> On Jun 15, 2016, at 2:25 PM, Simone Bordet <simone.bor...@gmail.com> wrote:
> 
> Hi,
> 
> On Wed, Jun 15, 2016 at 8:12 PM, Jason Greene <jason.gre...@redhat.com> wrote:
>> Here is an H2 example:
>> 
>> The ClientHello expressing interest in both h2, and h1, and lists the 
>> ciphers:
>>    TLS_ECDHE_RSA_WITH_AES_256_CBC_SHA384
>>    TLS_ECDHE_RSA_WITH_AES_128_GCM_SHA256
>> 
>> So in this case the client is expressing a preference for a CBC cipher using 
>> stronger keys, but is blacklisted by h2 due to not being GCM, but this is 
>> allowed by h1. The JDK will follow the client hello as the TLS spec 
>> describes, and so it will select TLS_ECDHE_RSA_WITH_AES_256_CBC_SHA384, and 
>> the protocol stack will incorrectly select h1.
>> 
>> Now technically H2 clients can avoid this by ordering h2 compliant ciphers 
>> on top, but they might not do so.
>> 
>> The flaw really starts to show when you have multiple alternative protocols 
>> with completely different requirements. As an example, if you have a 
>> hypothetical protocol which does not perform certificate based 
>> authentication, and instead utilizes pre-shared keys or anonymous ciphers, 
>> that protocol can never be selected unless those algs are on the top of the 
>> list, if they are on the top of the list then h2 can’t be selected.
>> 
> 
> I'm not sure what you want to show here.

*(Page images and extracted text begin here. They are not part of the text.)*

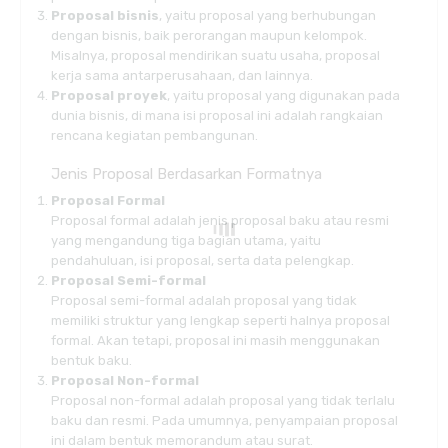
Proposal bisnis
, yaitu proposal yang berhubungan
dengan bisnis, baik perorangan maupun kelompok.
Misalnya, proposal mendirikan suatu usaha, proposal
kerja sama antarperusahaan, dan lainnya.
Proposal proyek
, yaitu proposal yang digunakan pada
dunia bisnis, di mana isi proposal ini adalah rangkaian
rencana kegiatan pembangunan.
Jenis Proposal Berdasarkan Formatnya
Proposal Formal
Proposal formal adalah jenis proposal baku atau resmi
yang mengandung tiga bagian utama, yaitu
pendahuluan, isi proposal, serta data pelengkap.
Proposal Semi-formal
Proposal semi-formal adalah proposal yang tidak
memiliki struktur yang lengkap seperti halnya proposal
formal. Akan tetapi, proposal ini masih menggunakan
bentuk baku.
Proposal Non-formal
Proposal non-formal adalah proposal yang tidak terlalu
baku dan resmi. Pada umumnya, penyampaian proposal
ini dalam bentuk memorandum atau surat.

> If you want to prefer ciphers, you have to give up on protocol and
> viceversa, that's normal business.
> 
> If there is no decision, then there is a conflict; if there is a
> decision, then the solution I propose works equally well to what you
> guys propose.
> 
> There is no "flaw", it is just undecidable.
> What am I missing ?

The point is that protocol isn’t a function of cipher, rather protocol and 
cipher are two inputs that must be cooperatively analyzed when making a 
decision. If H2 is the preferred protocol, then you analyze the cipher set to 
find the most preferred compliant match. So the best outcome is cipher = 
TLS_ECDHE_RSA_WITH_AES_128_GCM_SHA256” & protocol = h2. If there isn’t a 
compliant h2 match, then you fall back to h1.